* **Activity**
Would you return, word for word, the lines of the data below from the line with "Skyrock (26, 2166)" through the line with "Appendix I: Blanks & Fonts (56, 2469)", and no others?

* **Data provided**
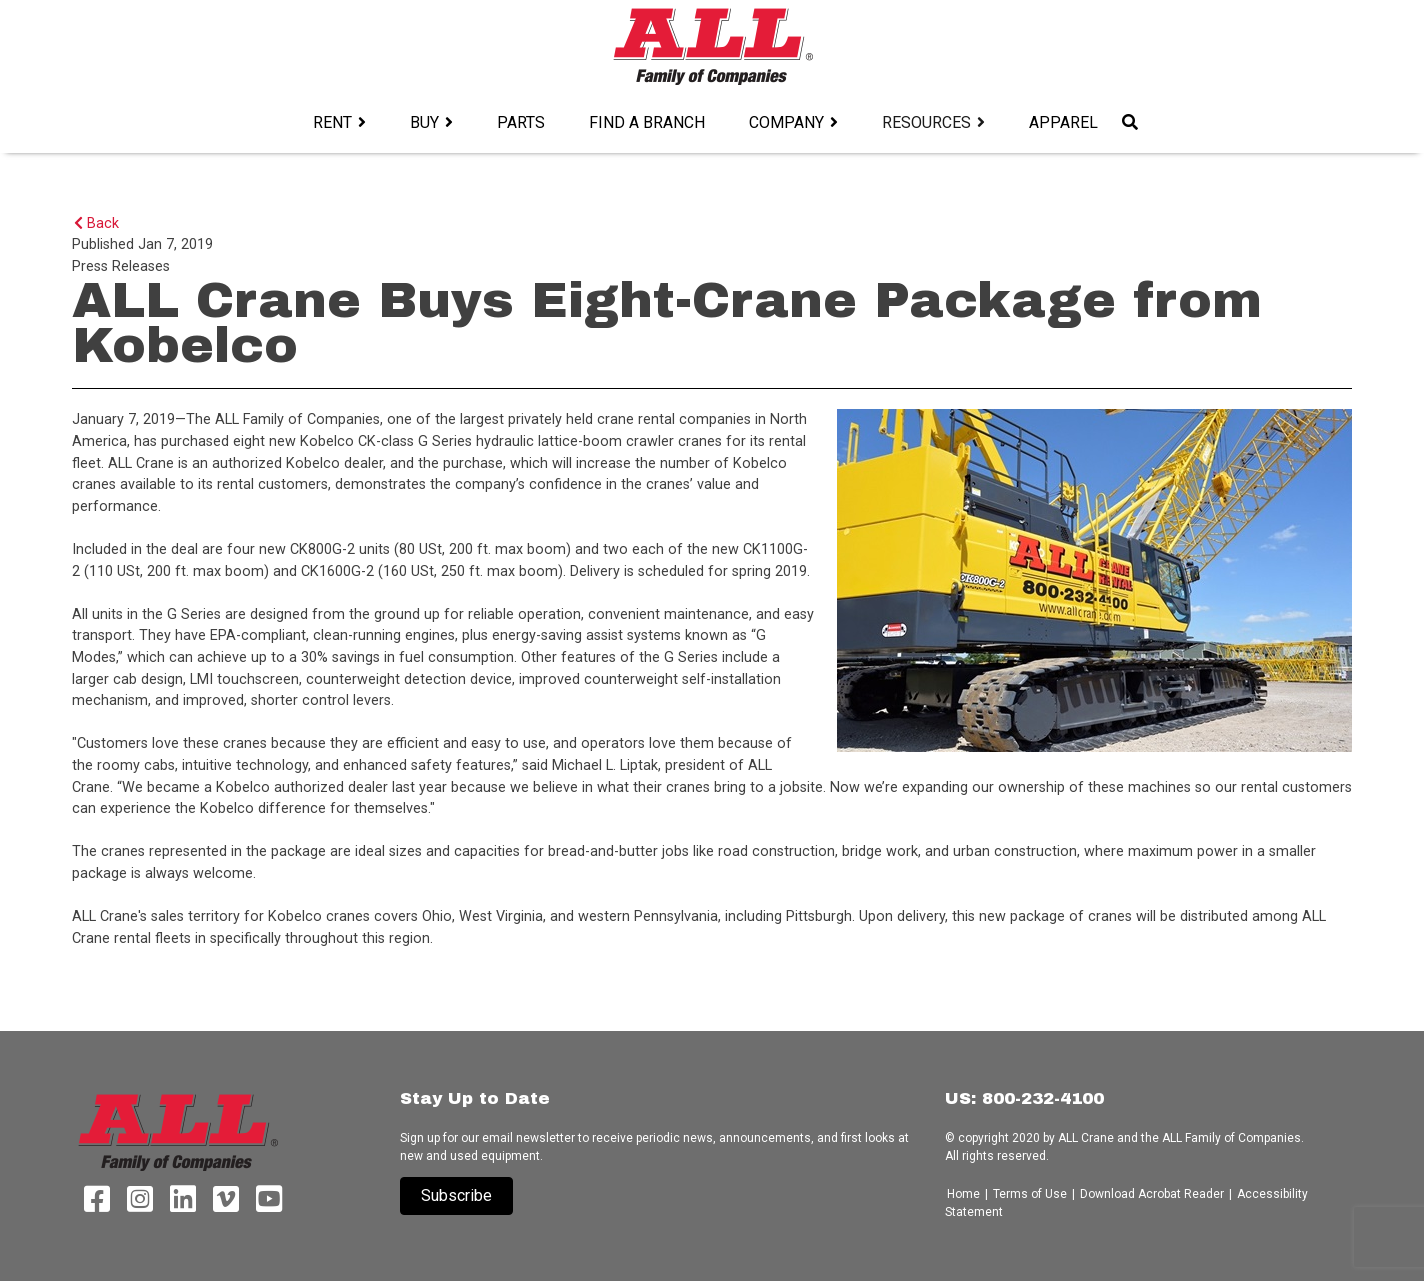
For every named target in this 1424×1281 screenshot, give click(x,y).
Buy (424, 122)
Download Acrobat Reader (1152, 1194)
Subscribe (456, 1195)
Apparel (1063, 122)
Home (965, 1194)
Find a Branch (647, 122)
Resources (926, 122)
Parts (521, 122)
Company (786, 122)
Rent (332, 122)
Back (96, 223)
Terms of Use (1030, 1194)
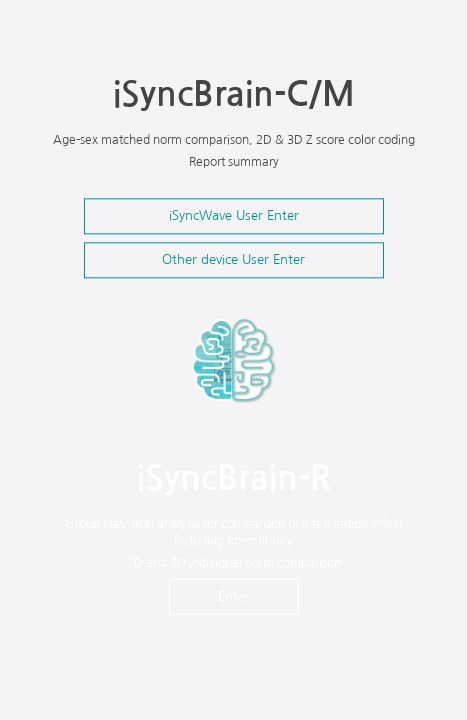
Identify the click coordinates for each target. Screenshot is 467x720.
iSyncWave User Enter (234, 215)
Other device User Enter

* * *

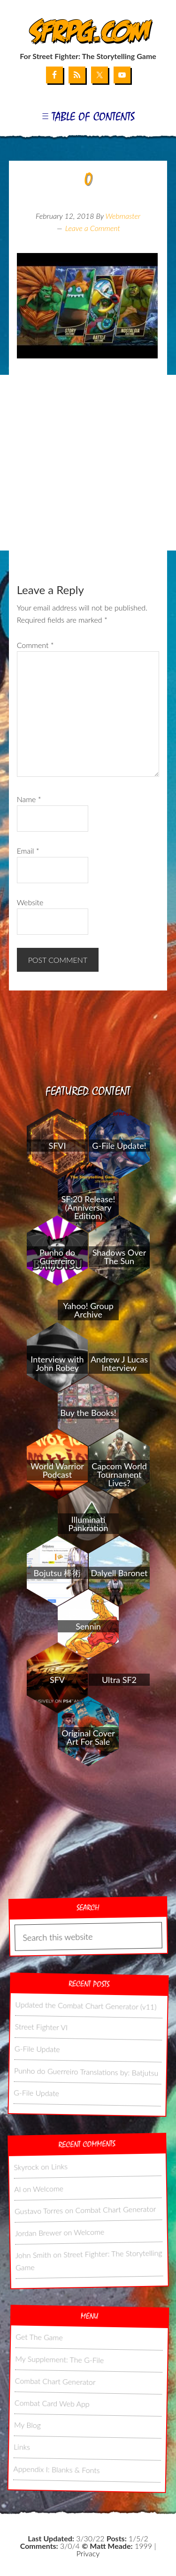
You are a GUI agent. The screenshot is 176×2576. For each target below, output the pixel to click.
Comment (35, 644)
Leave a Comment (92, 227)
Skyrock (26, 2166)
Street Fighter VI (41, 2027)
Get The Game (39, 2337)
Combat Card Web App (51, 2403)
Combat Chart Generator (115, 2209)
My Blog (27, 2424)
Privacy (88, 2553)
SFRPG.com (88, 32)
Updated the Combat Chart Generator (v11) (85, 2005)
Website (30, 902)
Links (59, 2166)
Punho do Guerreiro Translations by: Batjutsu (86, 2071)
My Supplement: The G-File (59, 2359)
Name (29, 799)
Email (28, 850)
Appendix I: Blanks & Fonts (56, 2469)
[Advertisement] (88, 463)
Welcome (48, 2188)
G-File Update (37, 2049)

* **Reply to the exercise**
Skyrock (26, 2166)
Street Fighter VI (41, 2027)
Get The Game (39, 2337)
Combat Card Web App (51, 2403)
Combat Chart Generator (115, 2209)
My Blog (27, 2424)
Privacy (88, 2553)
SFRPG.com (88, 32)
Updated the Combat Chart Generator (v11) (85, 2005)
Website (30, 902)
Links (59, 2166)
Punho do Guerreiro Translations by: Batjutsu (86, 2071)
My Supplement: The G-File (59, 2359)
Name (29, 799)
Email (28, 850)
Appendix I: Blanks & Fonts (56, 2469)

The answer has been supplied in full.